Known liars make the best company.

Lately I’ve been meeting a lot of people who are wacky and crazy on the outside and deeply conventional on the inside.

Why are weathermen so gosh-darn entertaining these days?

How come needy people never hook up with other needy people?

If I owned a talking parrot, I’d teach him to keep his goddamn beak shut.

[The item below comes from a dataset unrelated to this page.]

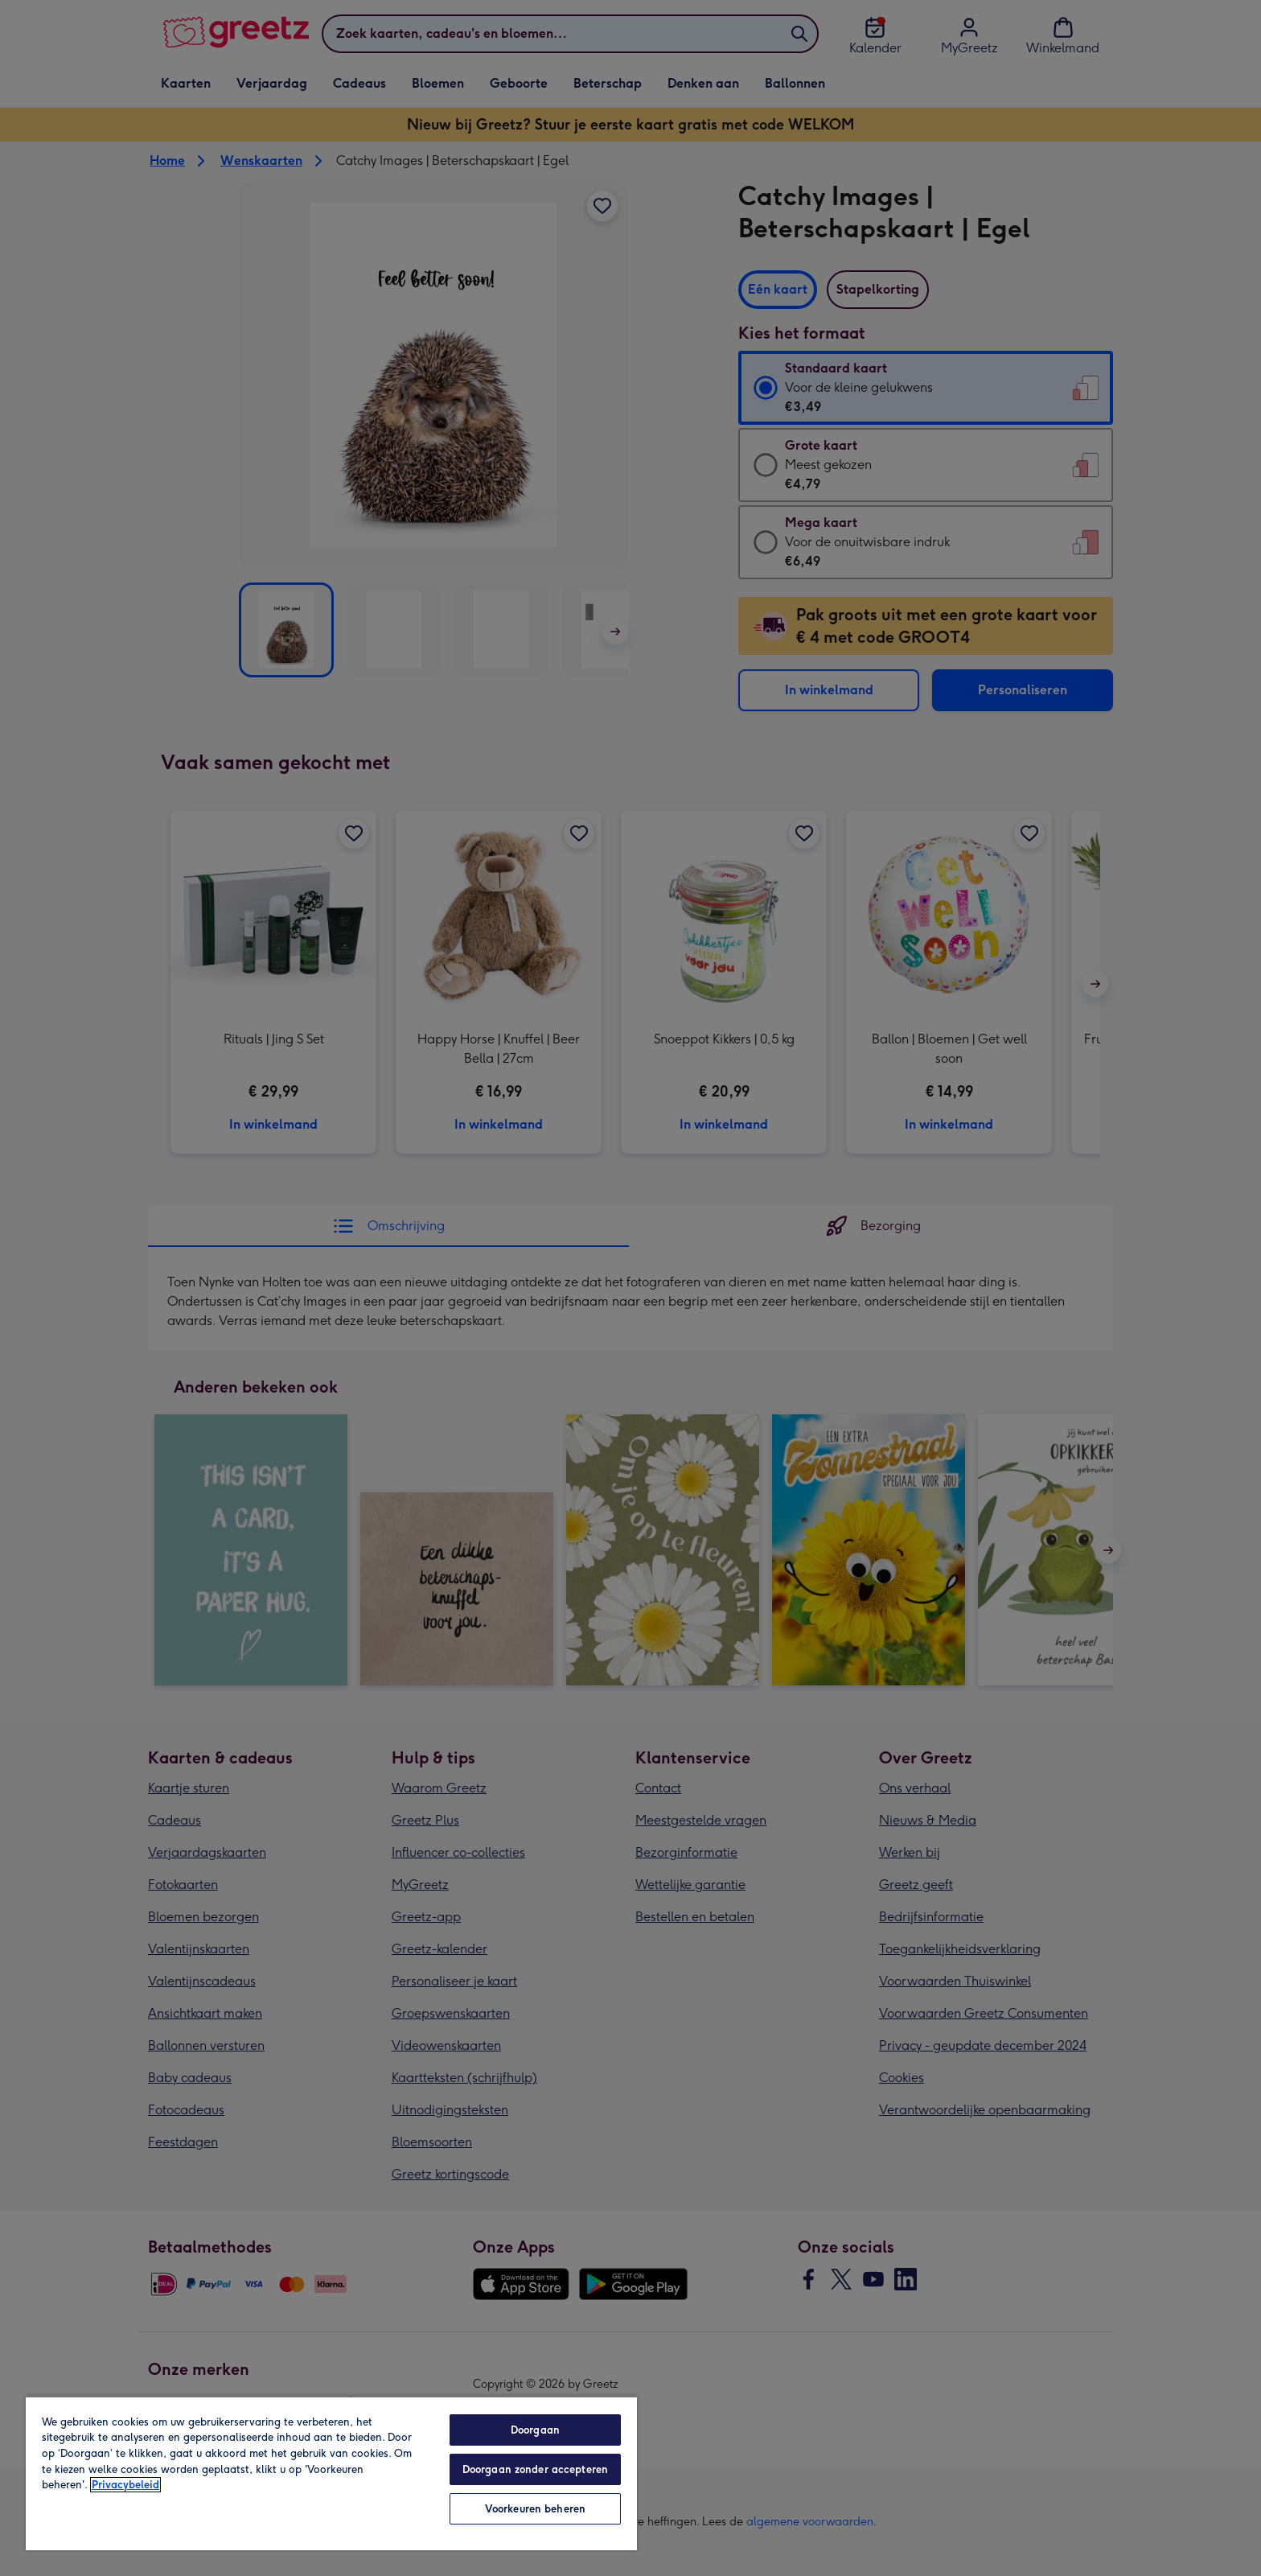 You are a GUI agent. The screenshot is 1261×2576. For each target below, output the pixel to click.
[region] (331, 2473)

Well that’s it for this month. I hope you’ve learned a thing or two; I know I have <huh? --editor’s note> .  

A Few Words on the Title

The name "Silent City" has no particular connection to the contents of the column. The name simply popped into my head one night and I knew immediately it was the right name. I thought it sounded cool, and it also reminded me of a description of an eerie, ancient Egyptian necropolis as written by a writer of old school pulp fiction (doubly cool). But, as is so often the case, I felt I needed justification for what I had done after the fact. Why name it "Silent City"? Well, maybe the idea is to create a voice for those in the city whose voices are unheard, silent even? No, I certainly wouldn’t trust anyone who made that lofty a claim, and I am generous enough to concede that city’s press is already diverse enough to cover a wide range of views. Perhaps the title is not merely an ironic name for New York, but actually a metaphor for the individual who, within herself, contains a multitude of silenced voices (imagine a quiet schizophrenic). Readers will doubtless recall the Biblical demon who when asked to identify himself said "my name is Legion: for we are many."

Finally I came to my senses and realized that a name is a name is a name; it’s a nice sounding title and I’m leaving it at that.